**To do**
Transcribe every entry that follows, word for word, and omit the images.

**Collected data**
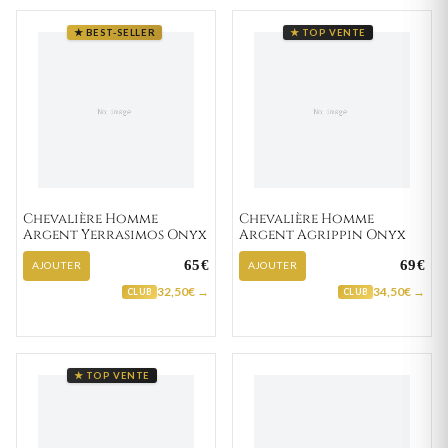
★ BEST-SELLER
★ TOP VENTE
Chevalière Homme
Chevalière Homme
Argent Yerrasimos Onyx
Argent Agrippin Onyx
65€
69€
AJOUTER
AJOUTER
32,50€ →
34,50€ →
CLUB
CLUB
★ TOP VENTE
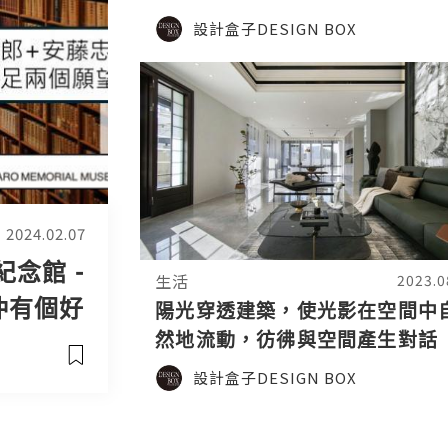
哲宗《BAKER FOR BETTER》
設計盒子DESIGN BOX
美國TITAN泰坦地產設計金獎
2024.02.07
念館 -
生活
2023.0
仲有個好
陽光穿透建築，使光影在空間中
然地流動，彷彿與空間產生對話
——上恆建設《美的總和》榮獲
設計盒子DESIGN BOX
2023芬蘭Arch Design Award 
計大獎 - 銀獎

**Exercise response**
★ BEST-SELLER
★ TOP VENTE
Chevalière Homme
Chevalière Homme
Argent Yerrasimos Onyx
Argent Agrippin Onyx
65€
69€
AJOUTER
AJOUTER
32,50€ →
34,50€ →
CLUB
CLUB
★ TOP VENTE
哲宗《BAKER FOR BETTER》
設計盒子DESIGN BOX
美國TITAN泰坦地產設計金獎
2024.02.07
念館 -
生活
2023.0
仲有個好
陽光穿透建築，使光影在空間中
然地流動，彷彿與空間產生對話
——上恆建設《美的總和》榮獲
設計盒子DESIGN BOX
2023芬蘭Arch Design Award 
計大獎 - 銀獎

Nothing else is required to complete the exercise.